Hacker News new | ask | show | jobs
Ask HN: How is all new software not broken?
1 points by zwilderrr 19 days ago
Google claimed at Google I/O that they shipped "100 features in 100 days" for Antigravity. I can barely get Claude Code to implement a pnl script for historical stock market data without serious bugs or drift. What are they doing differently, or what am I doing wrong?
4 comments

As with many things it matters how you do it.

Some things I do to increase my luck with AI coding: Always Keep your mind engaged in the problem. (Failing to do this is the precursor to project failure)

Start with a plan. Review the plan and really think it through.

Work inside a functional framework or template (don’t reinvent the wheel)

Use collaborative language with your coding assistant.

Work in small chunks. (Build a feature in a feature branch, send it to a colleague for review) Test often. (Ai is good at catching and diagnosing its own mistakes. Have it write lightweight tests and run them automatically)

I have an area of tech that I know backwards and forwards. I can often one-shot a feature or product in that field.

I also branch into areas I don’t know as well. When I’m on its like magic. When it goes wrong I’m an idiot apprentice playing with the master’s tools.

I’ve successfully shipped a dozen projects.

I can often get into flow and ship something in four hours that would have taken me two weeks before.

I have also overstepped and built things I don’t know how to debug (called an expert and he diagnosed and fixed in 30sec)

Google: how many thousands (or millions?) of employees

You: 1 person

Consider the dramatic difference in capacity.

Google has strong software development lifecycle practices. This helps they ensure reliability in the face of unreliable coders.

They publish code style guides. They have a thing called “readability” where employees qualify to be code reviewers by proving they can write maintainable code. They have a strong culture of testing. They have a program called testing on the toilet where they teach you a small idea about software testing while you sit on the toilet. (Yes really)

All these things allow an organization to ship reliable code even when not everyone is brilliant.

This is great for AI which doesn’t write good code. It writes average code 10x faster. SDLC runs that code through the gauntlet and at the end of the day they might be able to ship reliable code 5x faster than they could with human written code.

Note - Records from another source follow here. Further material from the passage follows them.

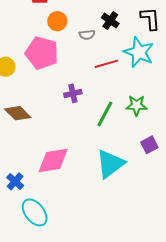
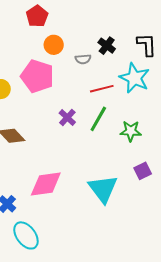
purple cross: (73, 93) -> (67, 118), turned -36
green line: (105, 114) -> (98, 119), moved
cyan triangle: (110, 164) -> (103, 189), turned -32

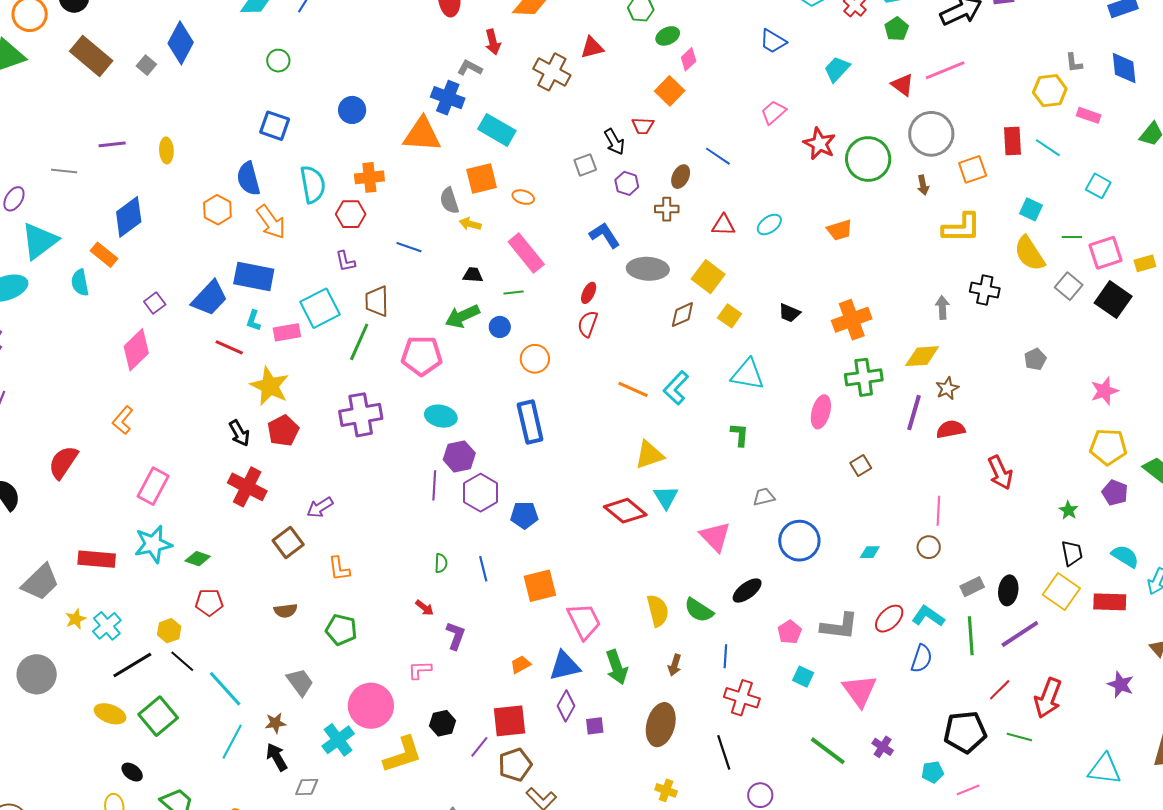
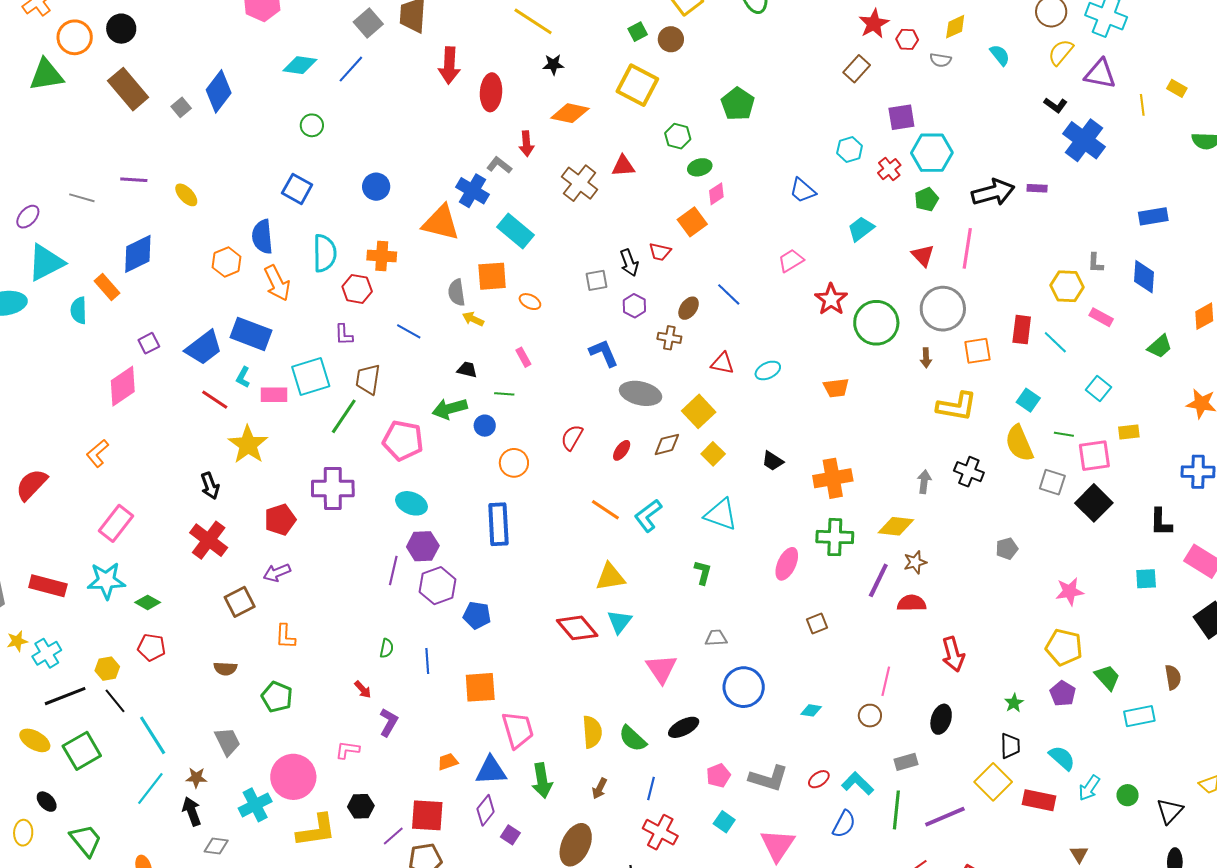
pink line: (945, 70) -> (967, 248), turned -69
yellow ellipse: (166, 150) -> (186, 195), turned -50
pink rectangle: (526, 253) -> (523, 357), size x0.5
yellow rectangle: (1145, 263) -> (1129, 432), moved
gray square: (1069, 286) -> (1052, 482), turned -32
red ellipse: (589, 293) -> (622, 450), moved
red pentagon: (283, 431) -> (280, 520), moved
black ellipse: (1008, 590) -> (941, 719), moved
red ellipse: (889, 619) -> (819, 779), size x0.7
purple square: (595, 726) -> (510, 835), turned 30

If you want to succeed you might need to replicate some parts of that lifecycle.

noted. ty
It's uncertain what you are doing wrong.

I work in Big Tech™. I will tell you that they are certainly not lying. Though maybe they are overstating how much velocity they've gotten. Or at least generously attributing llms to a refinement of their pdlc to maximize the output that llms facilitate.

On hackernews, some people would have you believe that llms are essentially useless, produce only garbage, and literally everyone that says they're productive with them is a liar or has ai psychosis. But it's just simply not the case.

In order to have a serious convo about what you're doing wrong, you'd need to describe your workflow and codebase more.

My experience is that it takes sustained use to build an intuition about how to work with them / maximize the value prop of the llm.

I've also noticed that it really is only an extension of how good of an engineer you are. If you start to step outside of your domain, the llm will amplify that lack of knowledge. If you don't know how to assess and steer the output, then it will produce slop.

My workflow is essentially:

1. apply selective context building. Start the session by pointi g out files and concepts within the codebase that are relevant to the task at hand. 2. At the end of that turn, I'll wrote a file that describes the work that I want accomplished. I'll tell the agent, "read this file, create a plan" 3. Usually the agent will have some questions or miss things so I usually answer the questions in the plan file. I'll revise it myself, and add notes 4. Clear context, execute plan

Afterwards, I encapsulate expected flows into end to end or integration tests that exercise the work. Sometimes the final result needs iterating. I'll also write performance tests or visual regression tests depending on the domain.

There's more, but I'll stop riffing. I've found that the above workflow tremendously improves the speed at which I'm able to iterate and ship.

appreciate that. i generally don't do that selective context building step. i instead have claude plan, then run that plan through multiple iterations where i and/or codex reviews the plan and gets it to where it should be. but so often little things slip in that are maddening.

to be fair, i am not doing a line by line code review. for that i also defer to multiple iterations, where i'm reviewing each finding, but my scope is limited to what's surfaced by the agent.

but it's hard to believe big tech is reviewing line by line when they've pushing out thousands of lines.

I personally think they're lying, or at least being very generous with the truth.